Message-ID: <9783b24b59a30f700c307cdd2771ea72c67be097.camel@kernel.org>
Subject: Re: [RFC PATCH] rados_cluster: add a "design" manpage
From: Jeff Layton <jlayton@kernel.org>
To: "J. Bruce Fields" <bfields@fieldses.org>
Cc: devel@lists.nfs-ganesha.org, sostapov@redhat.com,
        Supriti.Singh@suse.com,
        "open list:NFS, SUNRPC, AND..." <linux-nfs@vger.kernel.org>
Date: Thu, 14 Jun 2018 06:01:27 -0400
In-Reply-To: <20180608163307.GC12719@fieldses.org>
References: <20180523122140.8373-1-jlayton@kernel.org>
         <20180531213733.GB4654@fieldses.org>
         <fbc5ad16342dc1b4d50041bfa1274fc0197486a9.camel@kernel.org>
         <20180601141725.GB10666@fieldses.org>
         <84dd9dbf7e11818cd4188b01e0834a1f04cd24ae.camel@kernel.org>
         <20180601144655.GD10666@fieldses.org> <20180608163307.GC12719@fieldses.org>
Content-Type: text/plain; charset="UTF-8"
Mime-Version: 1.0
Sender: linux-nfs-owner@vger.kernel.org

On Fri, 2018-06-08 at 12:33 -0400, J. Bruce Fields wrote:
> On Fri, Jun 01, 2018 at 10:46:55AM -0400, J. Bruce Fields wrote:
> > I think it would also be easy to extend it on demand.
> > 
> > So, for example: end the grace period when:
> > 
> > 	(one lease period has passed *and* we've received no reclaim
> > 	request in the last second) *or*
> > 	two lease periods have passed
> > 
> > Maybe think about the exact choice of numbers a little.
> 
> Something like this.  (Totally untested.)
> 
> I also wonder if 90 seconds is overkill as our default lease time.  What
> does anyone else do?  Maybe I'll just half it to 45s at the same time.
> 

Yeah, that might not be a bad idea.

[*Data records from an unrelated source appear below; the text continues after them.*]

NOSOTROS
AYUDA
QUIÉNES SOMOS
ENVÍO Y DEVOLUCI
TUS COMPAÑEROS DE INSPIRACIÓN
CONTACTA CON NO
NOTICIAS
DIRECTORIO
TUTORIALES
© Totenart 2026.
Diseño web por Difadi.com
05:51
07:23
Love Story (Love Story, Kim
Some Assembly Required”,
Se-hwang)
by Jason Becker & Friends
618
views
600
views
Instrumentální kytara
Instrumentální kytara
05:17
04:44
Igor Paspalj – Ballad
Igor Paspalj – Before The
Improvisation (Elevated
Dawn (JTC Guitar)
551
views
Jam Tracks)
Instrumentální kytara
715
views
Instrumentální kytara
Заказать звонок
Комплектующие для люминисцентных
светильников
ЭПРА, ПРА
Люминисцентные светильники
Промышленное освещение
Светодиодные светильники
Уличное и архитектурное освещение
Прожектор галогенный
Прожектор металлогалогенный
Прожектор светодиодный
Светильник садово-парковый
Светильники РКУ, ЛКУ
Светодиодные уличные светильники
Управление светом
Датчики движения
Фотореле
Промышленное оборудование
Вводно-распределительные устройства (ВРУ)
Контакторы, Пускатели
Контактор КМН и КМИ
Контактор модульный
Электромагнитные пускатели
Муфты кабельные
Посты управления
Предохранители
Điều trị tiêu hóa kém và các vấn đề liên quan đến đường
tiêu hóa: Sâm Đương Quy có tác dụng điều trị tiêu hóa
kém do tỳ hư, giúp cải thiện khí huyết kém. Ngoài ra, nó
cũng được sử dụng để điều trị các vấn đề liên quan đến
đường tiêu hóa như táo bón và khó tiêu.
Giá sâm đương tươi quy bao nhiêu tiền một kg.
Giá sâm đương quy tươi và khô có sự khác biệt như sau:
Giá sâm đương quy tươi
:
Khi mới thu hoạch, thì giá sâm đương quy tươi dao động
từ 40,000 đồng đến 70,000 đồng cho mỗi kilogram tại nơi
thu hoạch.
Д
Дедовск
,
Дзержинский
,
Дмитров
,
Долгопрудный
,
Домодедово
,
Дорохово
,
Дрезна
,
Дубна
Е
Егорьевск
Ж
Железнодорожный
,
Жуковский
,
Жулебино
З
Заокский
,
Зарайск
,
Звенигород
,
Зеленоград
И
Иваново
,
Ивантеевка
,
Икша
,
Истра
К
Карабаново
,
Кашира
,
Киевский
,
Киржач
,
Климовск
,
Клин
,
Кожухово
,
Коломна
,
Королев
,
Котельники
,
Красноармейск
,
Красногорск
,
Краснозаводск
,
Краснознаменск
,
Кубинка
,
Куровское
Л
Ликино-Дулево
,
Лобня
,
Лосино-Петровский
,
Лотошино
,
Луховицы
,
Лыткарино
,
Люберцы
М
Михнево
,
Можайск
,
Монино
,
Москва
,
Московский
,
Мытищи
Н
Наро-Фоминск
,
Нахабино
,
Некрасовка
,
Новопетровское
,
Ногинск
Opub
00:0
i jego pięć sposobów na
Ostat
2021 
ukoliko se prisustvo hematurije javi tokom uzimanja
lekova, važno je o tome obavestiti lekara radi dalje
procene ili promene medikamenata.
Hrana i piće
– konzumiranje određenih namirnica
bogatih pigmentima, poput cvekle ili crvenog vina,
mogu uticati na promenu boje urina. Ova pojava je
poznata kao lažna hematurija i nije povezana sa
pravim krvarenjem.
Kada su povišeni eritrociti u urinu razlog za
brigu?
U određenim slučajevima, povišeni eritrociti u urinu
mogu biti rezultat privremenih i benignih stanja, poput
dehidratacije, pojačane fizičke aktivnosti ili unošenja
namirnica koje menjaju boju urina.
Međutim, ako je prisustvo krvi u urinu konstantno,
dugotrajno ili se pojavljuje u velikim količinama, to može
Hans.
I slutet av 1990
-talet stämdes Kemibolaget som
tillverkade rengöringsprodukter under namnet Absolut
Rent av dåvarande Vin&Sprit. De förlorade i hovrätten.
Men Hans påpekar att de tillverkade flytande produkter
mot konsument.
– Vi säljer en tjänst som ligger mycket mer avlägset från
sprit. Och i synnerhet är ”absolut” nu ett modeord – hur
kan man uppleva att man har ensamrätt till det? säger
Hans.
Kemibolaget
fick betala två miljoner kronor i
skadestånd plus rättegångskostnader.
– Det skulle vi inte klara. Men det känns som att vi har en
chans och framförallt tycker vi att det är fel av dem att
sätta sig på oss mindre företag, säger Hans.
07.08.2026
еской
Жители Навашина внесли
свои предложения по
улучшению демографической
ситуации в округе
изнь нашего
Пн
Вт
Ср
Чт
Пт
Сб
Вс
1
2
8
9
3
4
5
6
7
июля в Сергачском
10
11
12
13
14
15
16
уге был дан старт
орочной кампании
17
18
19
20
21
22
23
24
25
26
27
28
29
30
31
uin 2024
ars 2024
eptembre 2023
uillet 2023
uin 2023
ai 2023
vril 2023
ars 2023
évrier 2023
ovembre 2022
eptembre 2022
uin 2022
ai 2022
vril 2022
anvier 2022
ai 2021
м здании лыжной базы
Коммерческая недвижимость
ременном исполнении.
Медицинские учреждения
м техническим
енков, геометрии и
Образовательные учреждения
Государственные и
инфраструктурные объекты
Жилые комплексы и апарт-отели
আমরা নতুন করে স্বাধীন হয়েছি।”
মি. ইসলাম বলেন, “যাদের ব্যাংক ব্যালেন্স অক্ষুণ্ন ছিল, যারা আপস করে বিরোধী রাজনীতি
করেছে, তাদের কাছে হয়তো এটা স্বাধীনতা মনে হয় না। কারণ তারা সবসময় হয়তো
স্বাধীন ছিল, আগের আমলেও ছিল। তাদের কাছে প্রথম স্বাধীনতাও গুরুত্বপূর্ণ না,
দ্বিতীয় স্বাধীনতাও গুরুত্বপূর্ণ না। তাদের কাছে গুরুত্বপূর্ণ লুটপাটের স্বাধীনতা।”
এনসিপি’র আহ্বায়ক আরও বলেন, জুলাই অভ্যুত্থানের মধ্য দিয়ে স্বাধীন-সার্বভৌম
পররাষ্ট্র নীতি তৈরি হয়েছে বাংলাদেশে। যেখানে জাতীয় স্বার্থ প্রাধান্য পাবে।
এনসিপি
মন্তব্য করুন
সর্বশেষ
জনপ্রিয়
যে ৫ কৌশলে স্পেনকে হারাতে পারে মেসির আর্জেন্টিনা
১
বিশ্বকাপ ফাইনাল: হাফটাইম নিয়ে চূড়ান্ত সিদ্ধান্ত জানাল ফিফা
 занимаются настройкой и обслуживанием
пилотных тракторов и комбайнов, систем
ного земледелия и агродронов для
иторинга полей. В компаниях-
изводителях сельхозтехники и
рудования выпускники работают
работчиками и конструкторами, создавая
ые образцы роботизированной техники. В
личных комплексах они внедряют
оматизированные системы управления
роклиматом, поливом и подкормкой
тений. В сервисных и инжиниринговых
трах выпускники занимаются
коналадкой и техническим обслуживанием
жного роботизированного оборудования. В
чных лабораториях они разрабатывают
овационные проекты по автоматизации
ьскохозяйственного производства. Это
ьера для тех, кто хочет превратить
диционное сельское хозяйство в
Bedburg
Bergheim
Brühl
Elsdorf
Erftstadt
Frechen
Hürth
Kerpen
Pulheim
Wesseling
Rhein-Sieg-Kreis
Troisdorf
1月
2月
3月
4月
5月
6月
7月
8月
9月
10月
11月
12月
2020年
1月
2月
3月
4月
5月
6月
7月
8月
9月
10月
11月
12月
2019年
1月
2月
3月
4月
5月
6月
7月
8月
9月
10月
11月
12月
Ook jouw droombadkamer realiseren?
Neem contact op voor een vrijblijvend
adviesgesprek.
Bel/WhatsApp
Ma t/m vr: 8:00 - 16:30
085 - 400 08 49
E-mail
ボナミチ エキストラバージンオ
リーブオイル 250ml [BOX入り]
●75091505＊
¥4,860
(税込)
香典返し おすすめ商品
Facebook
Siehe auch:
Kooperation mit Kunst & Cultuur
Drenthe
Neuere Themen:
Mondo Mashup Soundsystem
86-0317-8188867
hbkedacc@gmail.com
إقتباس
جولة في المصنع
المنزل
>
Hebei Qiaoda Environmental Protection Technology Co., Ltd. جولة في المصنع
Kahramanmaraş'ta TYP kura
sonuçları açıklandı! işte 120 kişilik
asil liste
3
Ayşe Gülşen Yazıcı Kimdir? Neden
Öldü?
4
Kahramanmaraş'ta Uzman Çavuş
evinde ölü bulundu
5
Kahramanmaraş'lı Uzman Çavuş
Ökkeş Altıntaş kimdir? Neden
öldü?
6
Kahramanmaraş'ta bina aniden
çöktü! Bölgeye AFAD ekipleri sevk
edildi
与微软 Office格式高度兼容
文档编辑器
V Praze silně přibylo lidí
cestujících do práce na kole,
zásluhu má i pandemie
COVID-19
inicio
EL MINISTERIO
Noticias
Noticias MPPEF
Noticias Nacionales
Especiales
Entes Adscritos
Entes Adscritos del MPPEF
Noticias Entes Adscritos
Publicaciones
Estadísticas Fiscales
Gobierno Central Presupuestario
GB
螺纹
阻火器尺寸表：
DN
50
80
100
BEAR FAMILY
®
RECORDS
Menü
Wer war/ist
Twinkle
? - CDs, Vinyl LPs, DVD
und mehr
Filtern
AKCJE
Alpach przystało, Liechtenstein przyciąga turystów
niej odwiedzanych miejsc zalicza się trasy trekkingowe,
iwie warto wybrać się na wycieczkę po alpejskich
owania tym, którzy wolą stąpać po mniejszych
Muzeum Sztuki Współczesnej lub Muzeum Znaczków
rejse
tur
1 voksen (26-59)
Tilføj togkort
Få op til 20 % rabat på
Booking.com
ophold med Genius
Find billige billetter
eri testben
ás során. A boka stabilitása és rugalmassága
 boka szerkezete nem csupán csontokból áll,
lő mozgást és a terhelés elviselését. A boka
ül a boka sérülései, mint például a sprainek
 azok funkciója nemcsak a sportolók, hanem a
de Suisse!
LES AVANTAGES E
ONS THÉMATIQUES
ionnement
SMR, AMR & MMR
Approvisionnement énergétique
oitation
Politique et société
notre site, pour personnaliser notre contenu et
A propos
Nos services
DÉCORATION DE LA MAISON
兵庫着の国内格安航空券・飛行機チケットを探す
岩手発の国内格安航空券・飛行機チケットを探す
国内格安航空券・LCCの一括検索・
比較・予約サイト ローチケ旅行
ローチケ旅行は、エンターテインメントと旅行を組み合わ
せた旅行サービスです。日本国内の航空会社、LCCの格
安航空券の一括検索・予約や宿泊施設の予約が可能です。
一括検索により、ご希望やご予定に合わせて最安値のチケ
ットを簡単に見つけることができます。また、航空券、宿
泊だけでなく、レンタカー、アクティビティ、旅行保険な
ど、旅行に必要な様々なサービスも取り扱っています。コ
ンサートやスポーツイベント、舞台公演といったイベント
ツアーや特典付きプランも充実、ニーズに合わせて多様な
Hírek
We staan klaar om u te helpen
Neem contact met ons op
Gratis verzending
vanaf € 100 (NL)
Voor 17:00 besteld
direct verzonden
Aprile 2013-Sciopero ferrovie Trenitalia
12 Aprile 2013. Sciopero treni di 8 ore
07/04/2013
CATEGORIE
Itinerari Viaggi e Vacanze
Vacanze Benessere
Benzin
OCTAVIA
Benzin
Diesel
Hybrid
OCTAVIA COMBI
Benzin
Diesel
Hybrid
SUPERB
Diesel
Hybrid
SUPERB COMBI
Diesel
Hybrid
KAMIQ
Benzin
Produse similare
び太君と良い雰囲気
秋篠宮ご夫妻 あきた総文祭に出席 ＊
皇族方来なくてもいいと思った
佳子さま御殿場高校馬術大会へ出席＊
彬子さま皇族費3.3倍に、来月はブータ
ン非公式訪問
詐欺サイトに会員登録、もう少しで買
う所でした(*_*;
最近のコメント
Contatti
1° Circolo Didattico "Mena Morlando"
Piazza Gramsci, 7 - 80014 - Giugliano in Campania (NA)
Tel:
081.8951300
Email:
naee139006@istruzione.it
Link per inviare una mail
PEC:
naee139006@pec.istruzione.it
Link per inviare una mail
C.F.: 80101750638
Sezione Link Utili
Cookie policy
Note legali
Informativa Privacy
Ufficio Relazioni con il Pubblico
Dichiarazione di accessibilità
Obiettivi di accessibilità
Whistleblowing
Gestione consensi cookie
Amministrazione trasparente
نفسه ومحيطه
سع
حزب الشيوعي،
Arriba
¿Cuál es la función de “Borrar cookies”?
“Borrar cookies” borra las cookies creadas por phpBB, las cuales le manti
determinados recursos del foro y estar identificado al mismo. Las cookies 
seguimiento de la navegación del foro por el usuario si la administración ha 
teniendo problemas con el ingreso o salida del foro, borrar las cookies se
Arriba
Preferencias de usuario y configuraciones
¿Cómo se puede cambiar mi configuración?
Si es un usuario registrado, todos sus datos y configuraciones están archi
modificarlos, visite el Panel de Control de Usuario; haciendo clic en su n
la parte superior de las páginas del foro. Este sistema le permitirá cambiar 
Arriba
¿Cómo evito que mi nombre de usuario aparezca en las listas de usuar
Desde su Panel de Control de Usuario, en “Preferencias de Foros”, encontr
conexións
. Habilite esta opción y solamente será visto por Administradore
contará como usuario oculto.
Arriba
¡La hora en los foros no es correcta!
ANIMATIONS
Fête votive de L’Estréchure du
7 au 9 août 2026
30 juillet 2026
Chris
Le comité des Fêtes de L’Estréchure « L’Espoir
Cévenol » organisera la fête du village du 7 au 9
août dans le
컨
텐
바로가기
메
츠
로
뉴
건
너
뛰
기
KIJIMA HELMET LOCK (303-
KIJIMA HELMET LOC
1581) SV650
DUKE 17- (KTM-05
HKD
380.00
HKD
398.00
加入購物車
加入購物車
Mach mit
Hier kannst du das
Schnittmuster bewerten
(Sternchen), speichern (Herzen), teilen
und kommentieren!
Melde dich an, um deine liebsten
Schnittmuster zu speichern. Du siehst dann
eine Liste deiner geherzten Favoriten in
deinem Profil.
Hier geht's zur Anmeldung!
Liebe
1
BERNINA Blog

Worth experimenting with anyway.

> --b.
> 
> commit 90c471ab0150
> Author: J. Bruce Fields <bfields@redhat.com>
> Date:   Fri Jun 8 12:28:47 2018 -0400
> 
>     nfsd4: extend reclaim period for reclaiming clients
>     
>     If the client is only renewing state a little sooner than once a lease
>     period, then it might not discover the server has restarted till close
>     to the end of the grace period, and might run out of time to do the
>     actual reclaim.
>     
>     Extend the grace period by a second each time we notice there are
>     clients still trying to reclaim, up to a limit of another whole lease
>     period.
>     
>     Signed-off-by: J. Bruce Fields <bfields@redhat.com>
> 

Seems like a reasonable thing to do. Ack from my standpoint.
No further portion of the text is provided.